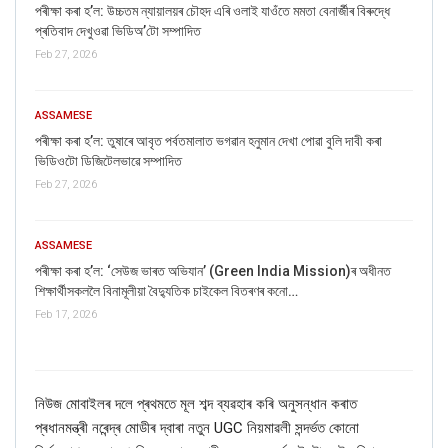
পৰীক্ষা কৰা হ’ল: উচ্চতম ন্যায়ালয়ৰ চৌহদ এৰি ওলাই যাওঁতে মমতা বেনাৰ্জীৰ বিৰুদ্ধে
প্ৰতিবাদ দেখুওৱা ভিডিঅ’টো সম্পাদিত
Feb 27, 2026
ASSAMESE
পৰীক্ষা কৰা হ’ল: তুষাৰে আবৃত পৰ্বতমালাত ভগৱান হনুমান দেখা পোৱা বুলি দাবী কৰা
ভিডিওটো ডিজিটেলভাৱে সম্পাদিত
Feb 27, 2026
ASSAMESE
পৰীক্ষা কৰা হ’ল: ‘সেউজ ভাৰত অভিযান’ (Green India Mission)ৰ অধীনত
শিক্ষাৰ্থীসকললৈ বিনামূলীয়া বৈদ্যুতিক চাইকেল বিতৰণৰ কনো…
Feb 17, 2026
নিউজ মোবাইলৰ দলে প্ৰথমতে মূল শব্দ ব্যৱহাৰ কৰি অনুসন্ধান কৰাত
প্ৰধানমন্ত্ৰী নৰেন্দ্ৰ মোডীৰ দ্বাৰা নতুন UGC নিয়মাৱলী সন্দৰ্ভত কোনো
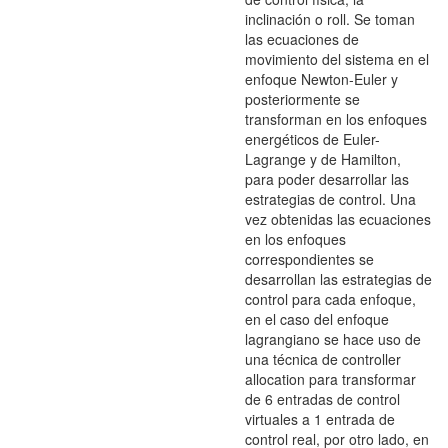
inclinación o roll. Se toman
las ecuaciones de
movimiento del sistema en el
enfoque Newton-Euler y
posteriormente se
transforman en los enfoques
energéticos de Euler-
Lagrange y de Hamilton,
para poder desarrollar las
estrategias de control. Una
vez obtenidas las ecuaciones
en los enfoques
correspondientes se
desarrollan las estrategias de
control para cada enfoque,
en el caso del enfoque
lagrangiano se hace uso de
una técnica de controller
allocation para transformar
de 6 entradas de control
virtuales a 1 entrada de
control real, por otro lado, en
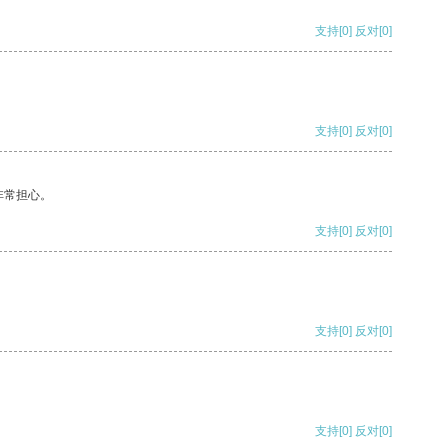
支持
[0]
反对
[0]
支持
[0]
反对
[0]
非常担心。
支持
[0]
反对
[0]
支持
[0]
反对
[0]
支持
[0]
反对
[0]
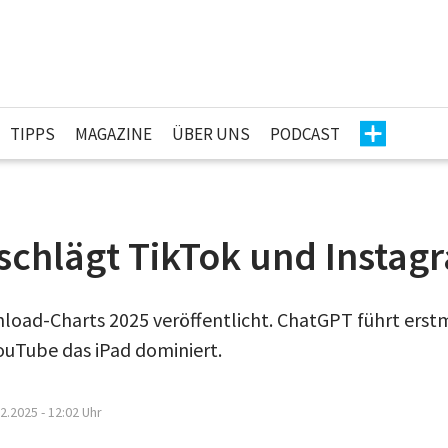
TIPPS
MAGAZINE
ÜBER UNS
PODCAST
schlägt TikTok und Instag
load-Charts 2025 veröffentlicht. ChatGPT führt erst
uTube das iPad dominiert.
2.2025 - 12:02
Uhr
...
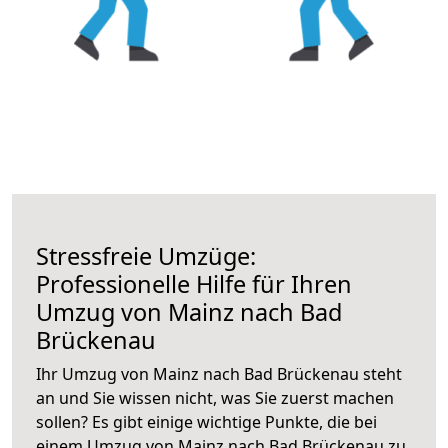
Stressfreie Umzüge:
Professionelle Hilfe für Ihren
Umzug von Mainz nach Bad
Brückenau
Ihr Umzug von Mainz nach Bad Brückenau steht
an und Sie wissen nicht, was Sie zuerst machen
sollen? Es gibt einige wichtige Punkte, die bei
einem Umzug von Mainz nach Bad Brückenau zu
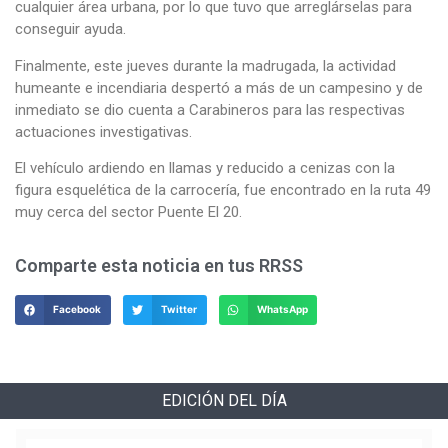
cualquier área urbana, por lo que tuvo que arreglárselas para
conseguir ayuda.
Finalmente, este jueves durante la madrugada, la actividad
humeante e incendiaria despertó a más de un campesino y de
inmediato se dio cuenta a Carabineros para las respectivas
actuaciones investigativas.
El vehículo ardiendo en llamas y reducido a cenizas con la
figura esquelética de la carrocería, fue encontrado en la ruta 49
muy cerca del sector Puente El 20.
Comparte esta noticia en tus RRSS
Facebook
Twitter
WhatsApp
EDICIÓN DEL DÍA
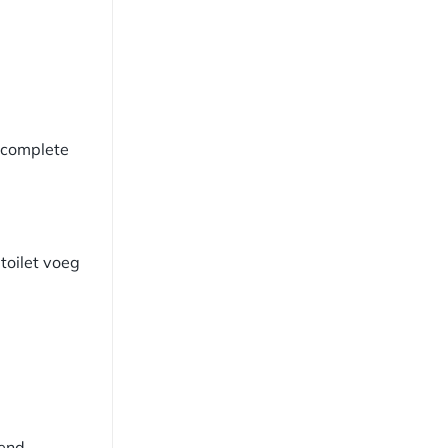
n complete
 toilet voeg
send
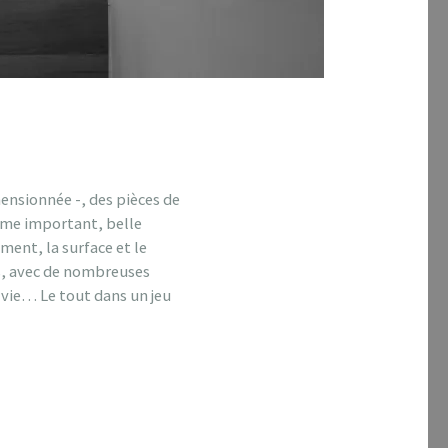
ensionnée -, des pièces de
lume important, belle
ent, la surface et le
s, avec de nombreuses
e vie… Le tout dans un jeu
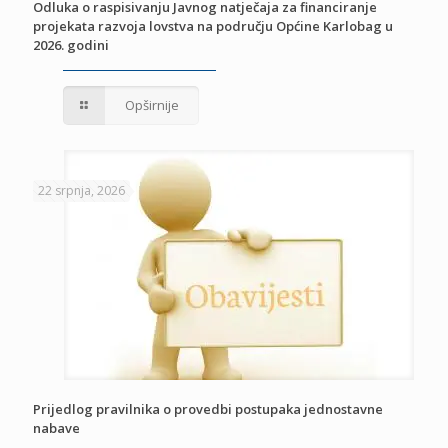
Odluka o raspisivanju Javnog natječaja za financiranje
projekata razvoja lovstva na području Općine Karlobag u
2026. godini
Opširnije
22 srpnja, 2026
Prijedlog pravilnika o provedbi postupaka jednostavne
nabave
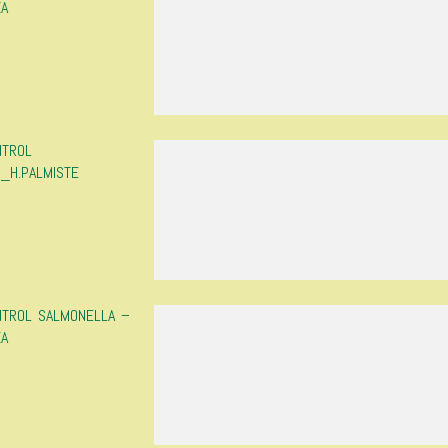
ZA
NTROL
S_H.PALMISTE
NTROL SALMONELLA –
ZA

Problem :: Scan the lines above for the word "Umzug", then copy each line that has it.

Solution for this task ::
Umzug von Mainz nach Bad
Ihr Umzug von Mainz nach Bad Brückenau steht
einem Umzug von Mainz nach Bad Brückenau zu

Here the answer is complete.